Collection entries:
**********
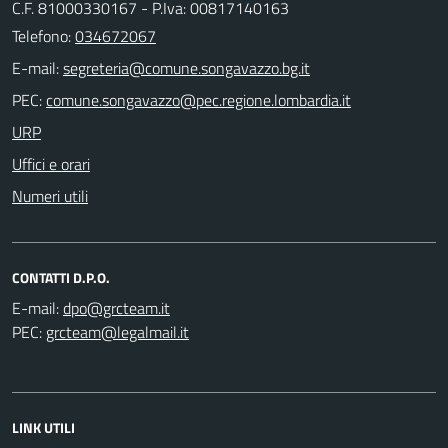
C.F. 81000330167 - P.Iva: 00817140163
Telefono:
034672067
E-mail:
PEC:
URP
Uffici e orari
Numeri utili
CONTATTI D.P.O.
E-mail:
PEC:
LINK UTILI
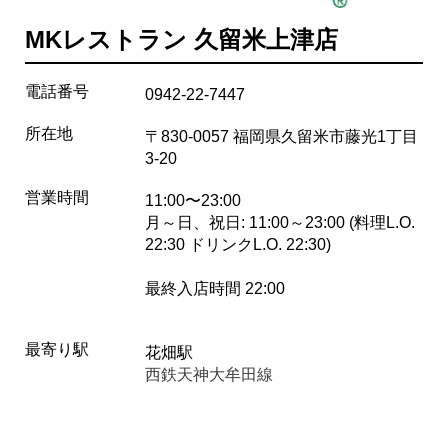
MKレストラン 久留米上津店
電話番号
0942-22-7447
所在地
〒830-0057 福岡県久留米市藤光1丁目
3-20
営業時間
11:00〜23:00
月～日、祝日: 11:00～23:00 (料理L.O.
22:30 ドリンクL.O. 22:30)
最終入店時間 22:00
最寄り駅
花畑駅
西鉄天神大牟田線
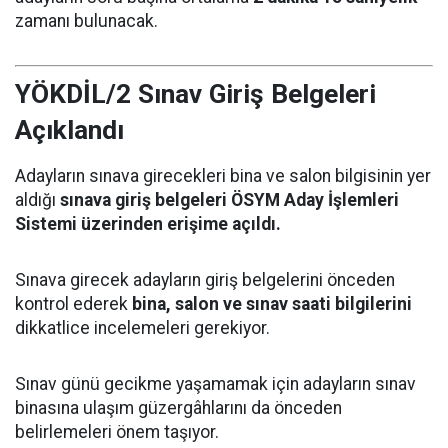
zamanı bulunacak.
YÖKDİL/2 Sınav Giriş Belgeleri
Açıklandı
Adayların sınava girecekleri bina ve salon bilgisinin yer
aldığı
sınava giriş belgeleri ÖSYM Aday İşlemleri
Sistemi üzerinden erişime açıldı.
Sınava girecek adayların giriş belgelerini önceden
kontrol ederek
bina, salon ve sınav saati bilgilerini
dikkatlice incelemeleri gerekiyor.
Sınav günü gecikme yaşamamak için adayların sınav
binasına ulaşım güzergâhlarını da önceden
belirlemeleri önem taşıyor.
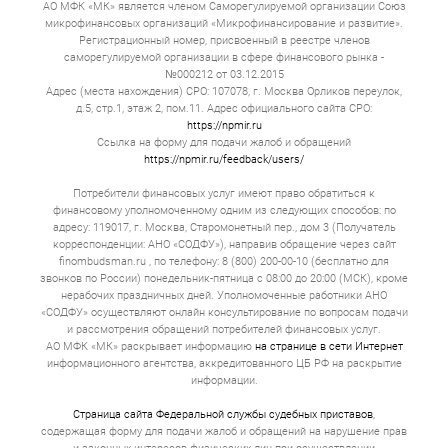
АО МФК «МК» является членом Саморегулируемой организации Союз
микрофинансовых организаций «Микрофинансирование и развитие».
Регистрационный номер, присвоенный в реестре членов
саморегулируемой организации в сфере финансового рынка -
№000212 от 03.12.2015
Адрес (места нахождения) СРО: 107078, г. Москва Орликов переулок,
д.5, стр.1, этаж 2, пом.11. Адрес официального сайта СРО:
https://npmir.ru
Ссылка на форму для подачи жалоб и обращений
https://npmir.ru/feedback/users/
Потребители финансовых услуг имеют право обратиться к
финансовому уполномоченному одним из следующих способов: по
адресу: 119017, г. Москва, Старомонетный пер., дом 3 (Получатель
корреспонденции: АНО «СОДФУ»), направив обращение через сайт
finombudsman.ru , по телефону: 8 (800) 200-00-10 (бесплатно для
звонков по России) понедельник-пятница с 08:00 до 20:00 (МСК), кроме
нерабочих праздничных дней. Уполномоченные работники АНО
«СОДФУ» осуществляют онлайн консультирование по вопросам подачи
и рассмотрения обращений потребителей финансовых услуг.
АО МФК «МК» раскрывает информацию
на странице в сети Интернет
информационного агентства, аккредитованного ЦБ РФ на раскрытие
информации.
Страница сайта Федеральной службы судебных приставов
,
содержащая форму для подачи жалоб и обращений на нарушение прав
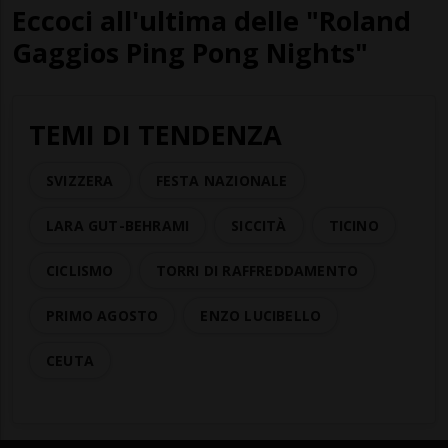
Eccoci all'ultima delle "Roland
Gaggios Ping Pong Nights"
TEMI DI TENDENZA
SVIZZERA
FESTA NAZIONALE
LARA GUT-BEHRAMI
SICCITÀ
TICINO
CICLISMO
TORRI DI RAFFREDDAMENTO
PRIMO AGOSTO
ENZO LUCIBELLO
CEUTA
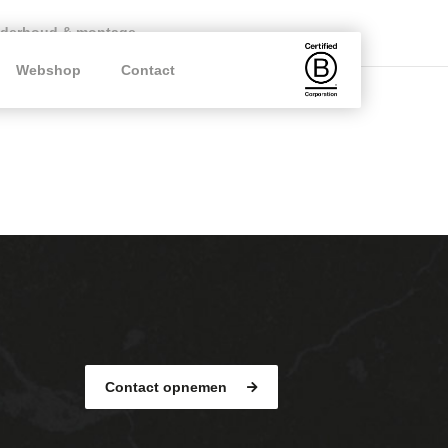
derhoud & montage
Webshop
Contact
Contact opnemen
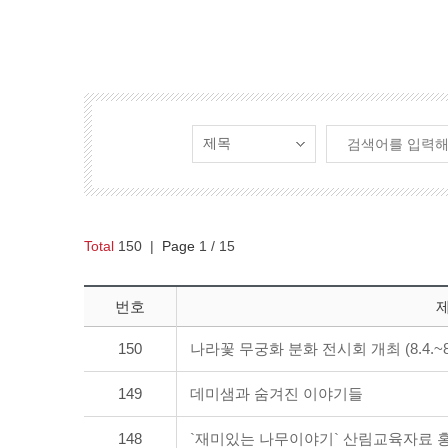
Total
150
|
Page
1
/ 15
번호
150
나라꽃 무궁화 분화 전시회 개최 (8.4.~8.
149
데미샘과 숨겨진 이야기들
148
`재미있는 나무이야기` 산림교육자료 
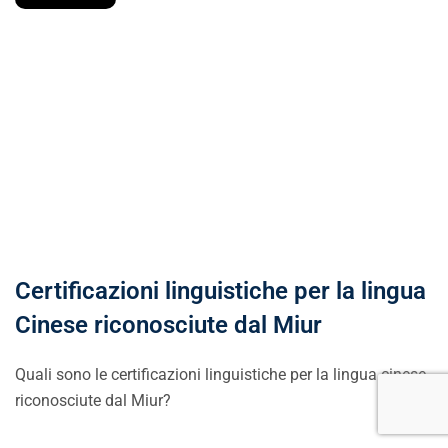
Certificazioni linguistiche per la lingua
Cinese riconosciute dal Miur
Quali sono le certificazioni linguistiche per la lingua cinese
riconosciute dal Miur?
**********
> [WORK REQUIRED] Please set down only the lines from the first line of the records above through the line that has "нерабочих праздничных дней.", exactly, and not the pictures.

> [ANSWER]
C.F. 81000330167 - P.Iva: 00817140163
Telefono:
034672067
E-mail:
PEC:
URP
Uffici e orari
Numeri utili
CONTATTI D.P.O.
E-mail:
PEC:
LINK UTILI
MKレストラン 久留米上津店
電話番号
0942-22-7447
所在地
〒830-0057 福岡県久留米市藤光1丁目
3-20
営業時間
11:00〜23:00
月～日、祝日: 11:00～23:00 (料理L.O.
22:30 ドリンクL.O. 22:30)
最終入店時間 22:00
最寄り駅
花畑駅
西鉄天神大牟田線
zamanı bulunacak.
YÖKDİL/2 Sınav Giriş Belgeleri
Açıklandı
Adayların sınava girecekleri bina ve salon bilgisinin yer
aldığı
sınava giriş belgeleri ÖSYM Aday İşlemleri
Sistemi üzerinden erişime açıldı.
Sınava girecek adayların giriş belgelerini önceden
kontrol ederek
bina, salon ve sınav saati bilgilerini
dikkatlice incelemeleri gerekiyor.
Sınav günü gecikme yaşamamak için adayların sınav
binasına ulaşım güzergâhlarını da önceden
belirlemeleri önem taşıyor.
АО МФК «МК» является членом Саморегулируемой организации Союз
микрофинансовых организаций «Микрофинансирование и развитие».
Регистрационный номер, присвоенный в реестре членов
саморегулируемой организации в сфере финансового рынка -
№000212 от 03.12.2015
Адрес (места нахождения) СРО: 107078, г. Москва Орликов переулок,
д.5, стр.1, этаж 2, пом.11. Адрес официального сайта СРО:
https://npmir.ru
Ссылка на форму для подачи жалоб и обращений
https://npmir.ru/feedback/users/
Потребители финансовых услуг имеют право обратиться к
финансовому уполномоченному одним из следующих способов: по
адресу: 119017, г. Москва, Старомонетный пер., дом 3 (Получатель
корреспонденции: АНО «СОДФУ»), направив обращение через сайт
finombudsman.ru , по телефону: 8 (800) 200-00-10 (бесплатно для
звонков по России) понедельник-пятница с 08:00 до 20:00 (МСК), кроме
нерабочих праздничных дней. Уполномоченные работники АНО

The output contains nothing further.